Dr. Mark Klempner, principal investigator at the new lab, sought to stake the issue to the ground in an interview with UPI.
 
"We will own, operate (and) manage," he told UPI. "All the research protocols -- including the people involved in the research, the nature of the research, the purpose of it, the detail of how the research will be conducted, the relative risk benefit, the ethics of the research as it pertains to animals and humans -- will be reviewed and subject to approval by the Boston University Medical Center Committee."
 
He also said review committees would have the right to say no to research projects and would have people from the community as members.
 
It reads well, but such a strong statement will be worth little if NIAID, the chaps with the check book, disagree. Fortunately for lab proponents NIAID seems more inclined towards the idea that control should be local.
 
In response to a request from UPI, the agency sent the following somewhat clearer statement on control at Boston University and University of Texas Medical Branch at Galveston where the other national biocontainment lab is located:
 
"Research to be conducted at the NBLs will be at the determination of BU and UTMB in accordance with their respective existing research review procedures (biosafety, animal care, etc.) and consistent with the NIAID Biodefense Research Agenda."
 
This stronger statement, that research "will be at the determination of BU," supports BU's assertion of control. If this is the case, it also should support the university's other assurance to Boston residents it will not conduct "classified" studies.
 
Classified research, though necessary in some instances, raises issues on a campus like BUMC's.
 
First, it arguably can be seen as more dangerous -- otherwise it should not be classified.
 
Second, even if a classified project is safe, average people will not know that and the secrecy, in and of itself, raises anxiety.
 
There is a third, albeit less obvious, problem with classified work: BUMC is a teaching facility and BU grad students could be working on biodefense projects said Berlin. Classified research would change the atmosphere of the campus, leaving some students on outside of the traditionally open exchange of information. Grad students on classified projects could find themselves cut off from publishing results, undermining their careers.

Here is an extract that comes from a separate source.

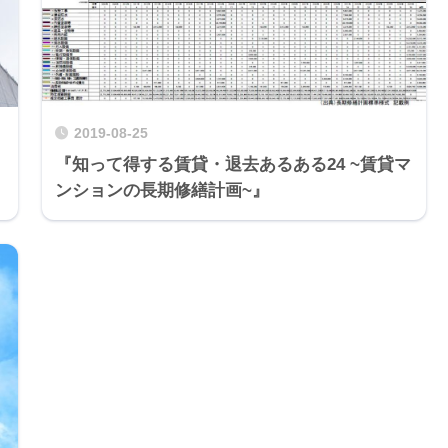
2019-08-25
『知って得する賃貸・退去あるある24 ~賃貸マ
ンションの長期修繕計画~』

These are some of the key reasons the Massachusetts Institute of Technology decided not to allow classified research projects on its campus.
 
NIAID officials said it does not do classified research has no such plans. They left the door open, however, to change the policy, saying "it is possible that in the future the criteria for what should and should not be classified might change."
 
If NIAID changed its policy about classified research, would the national labs -- in particular the one at BU -- have to follow suit?
 
"Our position is very simple, Klempner said. "BUMC does not support any secret or classified research and we have no plans to do so." If BU officials really do make the decisions, then they ought to be able to make the decision against conducting classified projects stick.
 
Still, one must wonder what the reality would be in a crisis. When anthrax letters began arriving in the fall of 2001, the federal government tossed out the normal negotiating procedures and pushed the manufacturer of the antibiotic Cipro into a special deal. State laws covering outbreaks of disease permit extraordinary actions, such as quarantine under armed guard.
 
Who knows what would happen if there were another bioterrorism attack? One hopes local control is never put to the test.